Ministério Público investiga igreja por mensagem que sugere morte de LGBTs

Situação foi registrada em Porto de Sauípe, Litoral Norte da Bahia. Caso foi denunciado ao órgão por um morador da localidade.

Publicado em 23/07/16 às 13:14

Do Gay1 Ministério Público investiga igreja por mensagem que sugere morte de pessoas LGBT



O Ministério Público da Bahia (MP-BA) investiga uma denúncia contra uma igreja evangélica que fica em Porto de Sauípe, no Litoral Norte do estado, por conta de uma mensagem exposta na fachada do templo religioso, que sugere que pessoas LGBT devem ser mortas. "Se um homem tiver relacionamento com outro homem, os dois deverão ser mortos por causa desse ato nojento; eles serão responsáveis pela sua própria morte”, diz a mensagem.

Ministério Público investiga igreja por mensagem que sugere morte de pessoas LGBT

Foto: Ministério Público

Igreja evangélica exibe placa com mensagem que sugere morte de LGBTs.
A promotora de Justiça e coordenadora do Centro de Apoio dos Direitos Humanos do MP-BA, Márcia Teixeira, disse nesta sexta-feira (22) que recebeu a denúncia de um morador da localidade. Para ela, a mensagem pode ser considerada uma incitação ao crime.

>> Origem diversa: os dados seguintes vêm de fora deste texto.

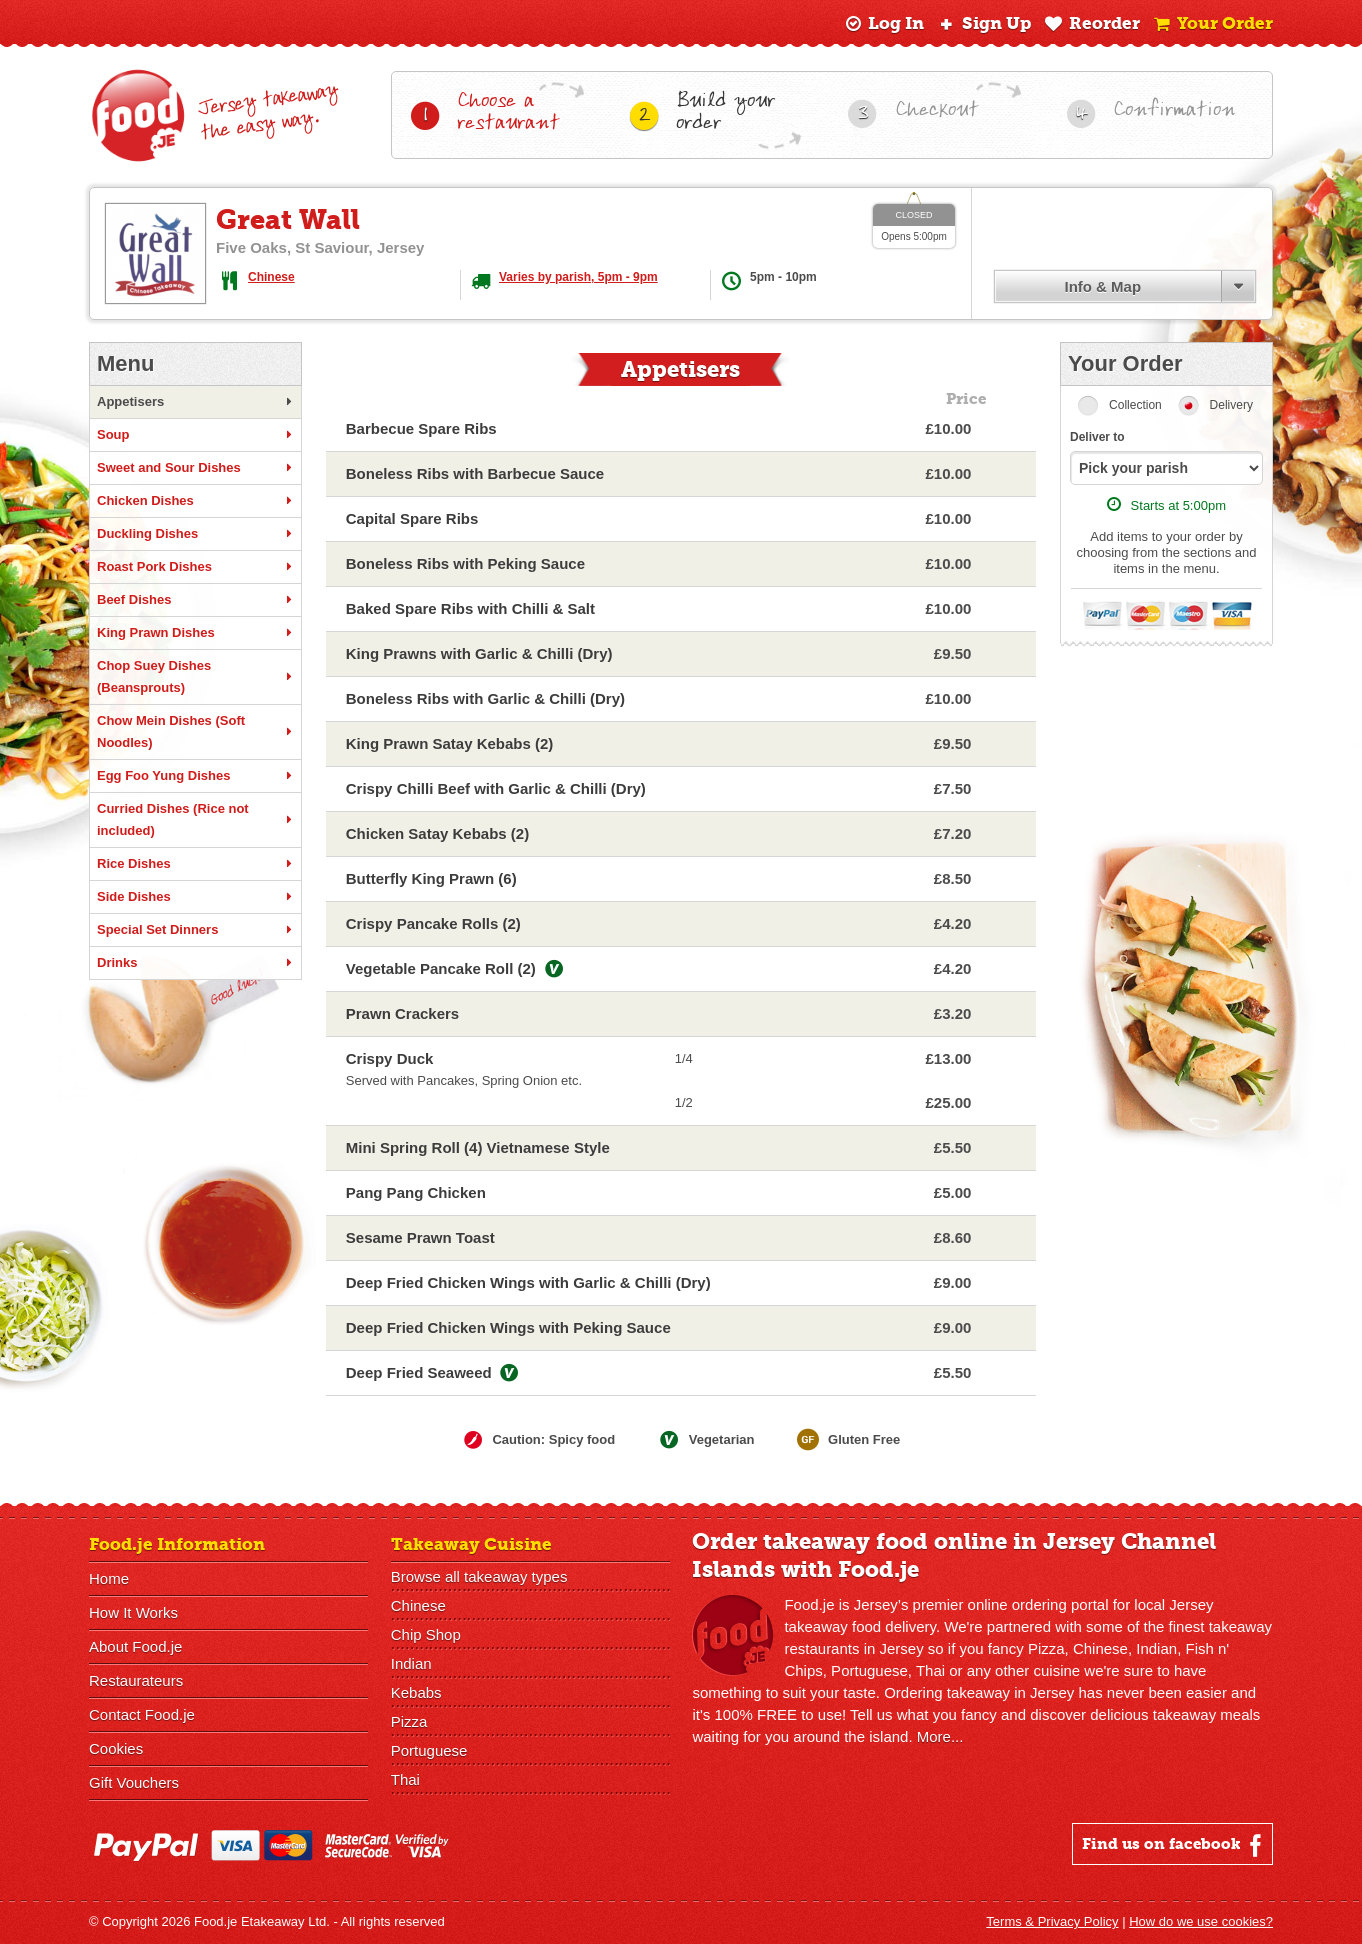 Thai (405, 1779)
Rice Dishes (195, 864)
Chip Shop (426, 1634)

Outra placa, com a mensagem “Você é livre para fazer suas escolhas, mas não é livre para escolher as consequências”, foi colocada na frente da igreja e também será alvo de apuração do Ministério Público da Bahia, segundo informou a promotora.

O caso foi encaminhado ao promotor criminal responsável pela região, Dário Kist, que deve começar a apurar a situação a partir da segunda-feira (25). Conforme Márcia Teixeira, Kist vai analisar se um inquérito civil será ou não aberto contra o templo religioso.

Ministério Público investiga igreja por mensagem que sugere morte de pessoas LGBT

Foto: Ministério Público

Igreja evangélica exibe placa com mensagem que sugere morte de LGBTs.
A igreja pertence à Congregação Batista Bíblica Salém. O pastor Milton França, que há seis anos coordena o local, disse que a placa possui apenas um trecho bíblico e que não incita a violência. Ele disse, ainda, que aguarda decisão da Justiça sobre o caso. "Eu fiz o que de errado? Onde está o meu erro? Eu transcrevi aqui. É a palavra de Deus", afirmou.

Ainda conforme a promotora Márcia Teixeira, estimular a violência é crime previsto no Código Penal, cuja pena varia de três a seis meses de prisão e multa. Além disso, segundo ela, cabe uma indenização coletiva à população local.

"Ainda tem uma pena pecuniária para que possa fazer uma campanha, uma cartilha, sobre os direitos LGBTs, sobre a dignidade da pessoa humana, sobre o respeito ao próxim. Isso, realmente, é muito grave. A liberdade religiosa, o direito à manifestação religiosa, não autoriza ninguém a fazer apologia ao crime", destacou a promotora.